With the introduction of deep learning the limits of what machines can do has been pushed, as the technology comprise neuron-like units into hierarchical layers which then can recognise patterns in data.
“This is done by iteratively presenting data along with the correct answer to the network until its internal parameters, the weights linking the artificial neurons, are optimised”, Salvado writes.
“If the training data is able to capture the variability of the real-world, the network is able to generalise well and provide the correct answer when presented with unseen data”.
This means that the learning stage is depending on receiving very large data sets along with corresponding answers, to work properly. Millions of records and billions of computations are required to update the network parameters, which is often conducted on a “supercomputer”, for days or weeks.
This is where the problem with healthcare is, that the data sets are simply not large enough yet, and the correct answers to be learned are often ambiguous or in some cases, unknown.
Measures are taken to increase the data sets in medical care, with initiatives such as Biobank in the United Kingdom, which aims to scan 100,000 participants. Others include the Alzheimer’s Disease Neuroimaging Initiative (ADNI) in the United States and the Australian Imaging, Biomarkers and Lifestyle Study of Ageing (AIBL), tracking more than a thousand subjects over a decade.
What a machine needs to learn is not obvious:
Salvado uses the example of when radiologists analyse an X-ray in order to reach consensus, to explain how what a machine needs to learn is not obvious. When radiologists disagree when interpreting a scan, due to blurred or subtle features for instance, incidents where the true answer can be obtained, might not be there at all.
An example is when measuring the size of a structure from a brain MRI cannot be validated, Salvado writes, even at autopsy, since post-mortem tissues change in their composition and size after death.
This is where machine learning comes too short, Salvado explains, writing: “It is a much more difficult task to measure the size of a brain structure from an MRI because no one knows the answer and only consensus from several experts can be assembled at best, and at a great cost”.
However, this issue is also being addressed, as several technologies are now emerging in order to solve it. Complex mathematical models including probabilities such as Bayesian approaches can learn under uncertainty.
“Another approach is transfer learning, whereby a machine can learn from large, different, but relevant, data sets for which the training answers are known”, Salvado writes.

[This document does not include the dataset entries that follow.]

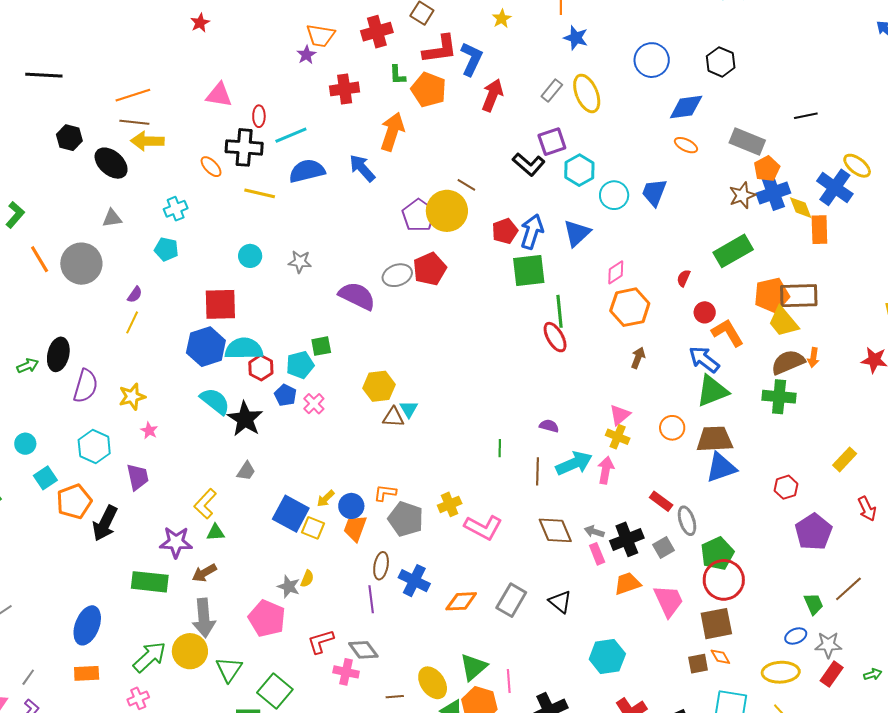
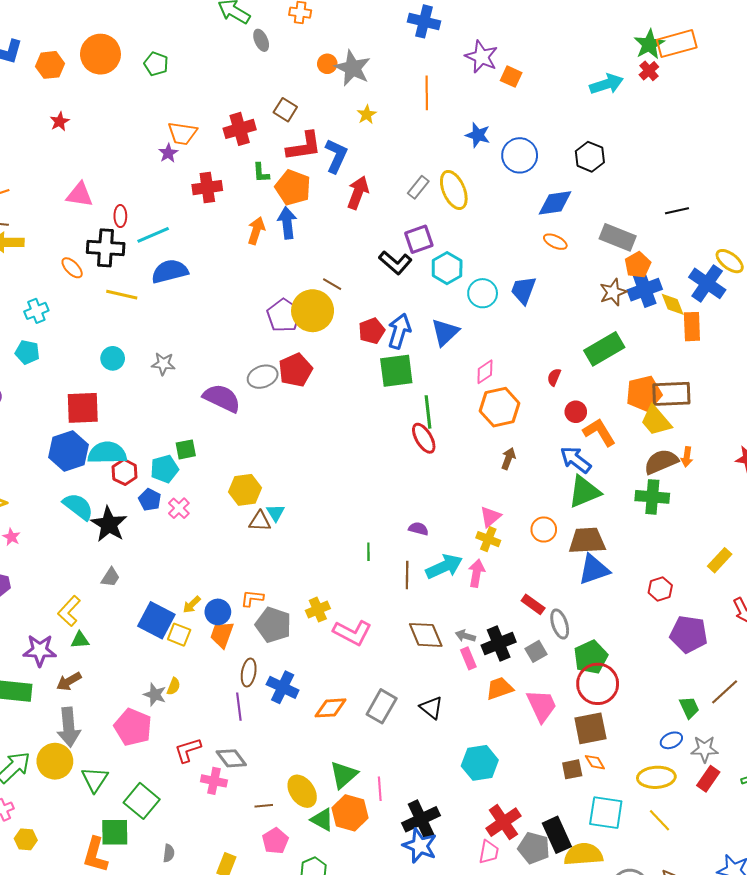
blue star: (576, 38) -> (478, 135), moved
orange arrow: (392, 132) -> (256, 231), size x0.7
blue arrow: (362, 168) -> (287, 223), moved, turned 36
purple pentagon: (814, 532) -> (689, 634), turned -30

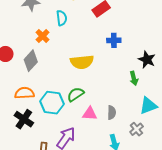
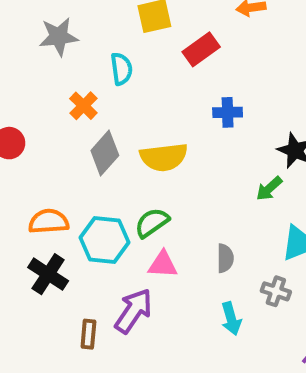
gray diamond: (31, 61) -> (105, 153), moved
green arrow: (134, 78) -> (269, 189), turned 64
pink triangle: (90, 114) -> (163, 264), moved
gray cross: (137, 129) -> (276, 291), turned -32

“Medical applications of deep learning have already been very successful. They often come first at competitions during scientific meetings where data sets are made available and the evaluation of submitted results revealed during the conference”.
Salvado explains that the most challenging issue of all, is about understanding causation. “Analysing retrospective data is prone to learning spurious correlation and missing the underlying cause for diseases or effect of treatments”, he writes.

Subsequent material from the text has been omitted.